UK firm ordered to quit Afghanistan
A BRITISH security company which guards a major US headquarters and Nato bases across Afghanistan has been ordered to cease trading, surrender its weapons and leave the country immediately amid allegation of weapons smuggling.
• Nick Clegg speaks to UK troops on a surprise visit to Afghanistan as talks continued over Blue Hackle's future Picture: AFP/Getty
Officials said president Hamid Karzai revoked Blue Hackle's operating licence on Sunday, with immediate effect. There were conflicting reports yesterday over whether that decision would be reversed amid tense meetings between Mr Karzai, General David Petraeus, the commander of US and Nato forces, and other senior western officials.
Blue Hackle guards the headquarters of Nato's training mission - a major US base adjacent to the presidential palace in Kabul - and employs more than 1,000 people across the country. It also protects a large diesel power plant in Kabul, paid for by the United States Agency for International Development, and a Canadian command centre in Kandahar.
The surprise decision has strained relations between Mr Karzai and Nato.
Thousands of aid contractors - part of Barack Obama's civilian surge - have been warned they could be evacuated if other security companies suffer a similar fate. Deloitte, which operates various US development contracts in Afghanistan, has made enquiries about emergency plane charters to airlift staff out of the country, if they are unable to guard the compounds where they live.
President Karzai issued a decree two weeks ago demanding all private security companies be dissolved within four months, a deadline Washington branded "very challenging" at the time.
Mr Karzai accused them of fuelling corruption and running parallel power structures outside his government's control - he wants Afghan police to take over.
Afghan police were guarding Kabul's five-star Serena Hotel when it was overrun by insurgents in 2007. They were also guarding a UN guesthouse which was overwhelmed by suicide bombers last year.

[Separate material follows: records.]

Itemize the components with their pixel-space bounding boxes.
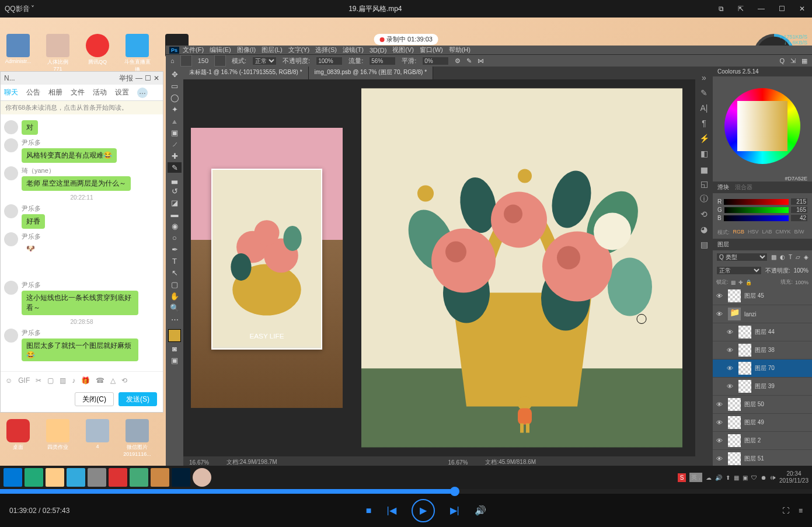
message-bubble[interactable]: 这小短线也比一条长线贯穿到底好看～ (22, 291, 138, 315)
layer-filter-select[interactable]: Q 类型 (716, 253, 768, 261)
menu-window[interactable]: 窗口(W) (417, 46, 445, 54)
zoom-level[interactable]: 16.67% (189, 459, 209, 466)
filter-type-icon[interactable]: T (789, 254, 792, 260)
layers-list[interactable]: 👁图层 45👁📁lanzi👁图层 44👁图层 38👁图层 70👁图层 39👁图层… (713, 287, 812, 468)
color-wheel[interactable] (713, 76, 812, 176)
visibility-toggle[interactable]: 👁 (716, 292, 724, 299)
layer-item[interactable]: 👁图层 50 (713, 396, 812, 414)
avatar[interactable] (4, 138, 18, 152)
tray-icon[interactable]: ▦ (734, 474, 739, 481)
pin-icon[interactable]: ⇱ (736, 5, 746, 13)
type-tool[interactable]: T (168, 256, 182, 266)
layer-blend-select[interactable]: 正常 (716, 266, 762, 275)
taskbar-explorer[interactable] (46, 468, 64, 487)
phone-icon[interactable]: ☎ (96, 376, 104, 385)
message-bubble[interactable]: 老师 星空这里画两层是为什么～ (22, 176, 131, 191)
avatar[interactable] (4, 166, 18, 180)
avatar[interactable] (4, 204, 18, 218)
system-tray[interactable]: S 英 , ☁ 🔊 ⬆ ▦ ▣ 🛡 ⏺ 🕪 20:34 2019/11/23 (678, 470, 808, 484)
ps-logo-icon[interactable]: Ps (169, 47, 179, 54)
message-bubble[interactable]: 好香 (22, 214, 45, 229)
pip-icon[interactable]: ⧉ (716, 5, 726, 13)
layer-item[interactable]: 👁图层 45 (713, 287, 812, 305)
filter-adjust-icon[interactable]: ◐ (780, 254, 785, 260)
message-list[interactable]: 对尹乐多风格转变真的是有点艰难😂琦（yane）老师 星空这里画两层是为什么～20… (1, 114, 163, 371)
ime-indicator[interactable]: 英 , (689, 473, 702, 482)
gif-icon[interactable]: GIF (18, 376, 30, 385)
menu-view[interactable]: 视图(V) (390, 46, 416, 54)
symmetry-icon[interactable]: ⋈ (478, 57, 484, 65)
tab-files[interactable]: 文件 (71, 88, 85, 97)
blur-tool[interactable]: ◉ (168, 221, 182, 231)
layer-fill-input[interactable]: 100% (795, 280, 808, 285)
desktop-icon[interactable]: 斗鱼直播直播 (123, 34, 152, 74)
r-slider[interactable] (724, 199, 789, 205)
navigator-panel-icon[interactable]: ◱ (698, 177, 710, 190)
qq-minimize-icon[interactable]: — (135, 74, 142, 82)
eraser-tool[interactable]: ◪ (168, 197, 182, 208)
taskbar-app[interactable] (151, 468, 169, 487)
visibility-toggle[interactable]: 👁 (716, 455, 724, 462)
start-button[interactable] (4, 468, 22, 487)
tab-chat[interactable]: 聊天 (4, 88, 18, 97)
filter-shape-icon[interactable]: ▱ (796, 254, 800, 260)
brush-tool[interactable]: ✎ (168, 162, 182, 173)
tray-icon[interactable]: 🛡 (751, 474, 757, 481)
taskbar-clock[interactable]: 20:34 2019/11/23 (779, 470, 808, 484)
emoji-icon[interactable]: ☺ (5, 376, 12, 385)
zoom-tool[interactable]: 🔍 (168, 302, 182, 313)
image-icon[interactable]: ▢ (47, 376, 54, 385)
visibility-toggle[interactable]: 👁 (716, 401, 724, 408)
desktop-icon[interactable]: 四类作业 (43, 419, 72, 457)
history-brush-tool[interactable]: ↺ (168, 186, 182, 196)
avatar[interactable] (4, 120, 18, 134)
mixer-tab[interactable]: 混合器 (735, 183, 752, 191)
eyedropper-tool[interactable]: ⟋ (168, 139, 182, 149)
more-icon[interactable]: … (137, 88, 148, 98)
gift-icon[interactable]: 🎁 (81, 376, 90, 385)
close-button[interactable]: 关闭(C) (75, 392, 114, 406)
menu-select[interactable]: 选择(S) (313, 46, 339, 54)
visibility-toggle[interactable]: 👁 (716, 437, 724, 444)
lock-all-icon[interactable]: 🔒 (745, 280, 752, 285)
tray-icon[interactable]: ☁ (706, 474, 712, 481)
music-icon[interactable]: ♪ (72, 376, 75, 385)
visibility-toggle[interactable]: 👁 (716, 419, 724, 426)
message-bubble[interactable]: 🐶 (22, 242, 57, 277)
menu-layer[interactable]: 图层(L) (259, 46, 284, 54)
tray-icon[interactable]: S (678, 473, 686, 482)
menu-edit[interactable]: 编辑(E) (207, 46, 234, 54)
character-panel-icon[interactable]: A| (698, 102, 710, 114)
fullscreen-icon[interactable]: ⛶ (782, 507, 789, 515)
history-icon[interactable]: ⟲ (121, 376, 127, 385)
desktop-icon[interactable]: Administr... (4, 34, 33, 74)
quick-mask-icon[interactable]: ◙ (168, 343, 182, 354)
frame-tool[interactable]: ▣ (168, 127, 182, 138)
tab-activity[interactable]: 活动 (93, 88, 107, 97)
unread-banner[interactable]: 你有68条未读消息，点击从首条开始阅读。 (1, 101, 163, 114)
filter-pixel-icon[interactable]: ▩ (771, 254, 776, 260)
menu-3d[interactable]: 3D(D) (367, 47, 389, 54)
message-bubble[interactable]: 图层太多了就找一个图层就好麻烦😂 (22, 338, 138, 361)
tab-notice[interactable]: 公告 (26, 88, 40, 97)
qq-titlebar[interactable]: N... 举报 — ☐ ✕ (1, 72, 163, 85)
mode-hsv[interactable]: HSV (748, 229, 759, 236)
share-icon[interactable]: ⇲ (790, 57, 796, 65)
dodge-tool[interactable]: ○ (168, 232, 182, 243)
filter-smart-icon[interactable]: ◈ (804, 254, 808, 260)
menu-help[interactable]: 帮助(H) (447, 46, 473, 54)
taskbar-avatar[interactable] (193, 468, 211, 487)
b-slider[interactable] (724, 215, 789, 221)
play-button[interactable]: ▶ (412, 499, 435, 522)
edit-toolbar[interactable]: ⋯ (168, 314, 182, 324)
layers-panel-icon[interactable]: ▤ (698, 238, 710, 251)
taskbar-ps[interactable] (172, 468, 190, 487)
swatches-panel-icon[interactable]: ◧ (698, 147, 710, 160)
tab-album[interactable]: 相册 (48, 88, 62, 97)
blend-mode-select[interactable]: 正常 (252, 57, 277, 65)
lock-position-icon[interactable]: ✚ (738, 280, 743, 285)
tray-icon[interactable]: ⏺ (761, 474, 766, 481)
desktop-icon[interactable]: 微信图片20191116... (123, 419, 152, 457)
next-button[interactable]: ▶| (450, 505, 459, 516)
marquee-tool[interactable]: ▭ (168, 81, 182, 91)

Private security guards from Global defended the Ministry of Finance from an attack in 2009, they also run the airport. Direct flights from Kabul to Europe would likely be suspended if security were handed back to Afghanistan's notoriously corrupt police.
Gen Petraeus has said he supports Mr Karzai's timeline, but American officials have been lobbying hard to get certain companies - including the US giant DynCorps - exemptions, because they are deemed "mission critical". DynCorps has a contract to train most of Afghanistan's police force, a central pillar of the international exit strategy.
"This is an issue that requires close co-ordination between (the International Security Assistance Force] and the Afghan government," a US spokesman said.He added that senior officers had been trying to make Afghan officials appreciate "this undertaking requires a deliberate process".
"Understanding the scale and the scope of the issues that are clearly present will take time," he said.
Blue Hackle's guards had last night withdrawn inside the perimeter walls of the compounds they were guarding.
"We are in discussions with the Ministry of Interior to resolve this," Blue Hackle's CEO and founder, Michael Raper said. "It is moving positively."
General Abdul Manan, the head of counter terrorism at Afghanistan's Ministry of Interior, said officials had agreed an "implementation plan" last night to dissolve the remaining companies, which employ 40,000-50,000 people.
"Blue Hackle is a criminal company," he said. "They were trying to smuggle weapons and other military equipment out of Kabul." A spokesman for the intelligence agency said agents seized "15 to 16" military items including weapons and ammunition. Security sources close to the company claimed the items were en route to the airport, destined for an American base.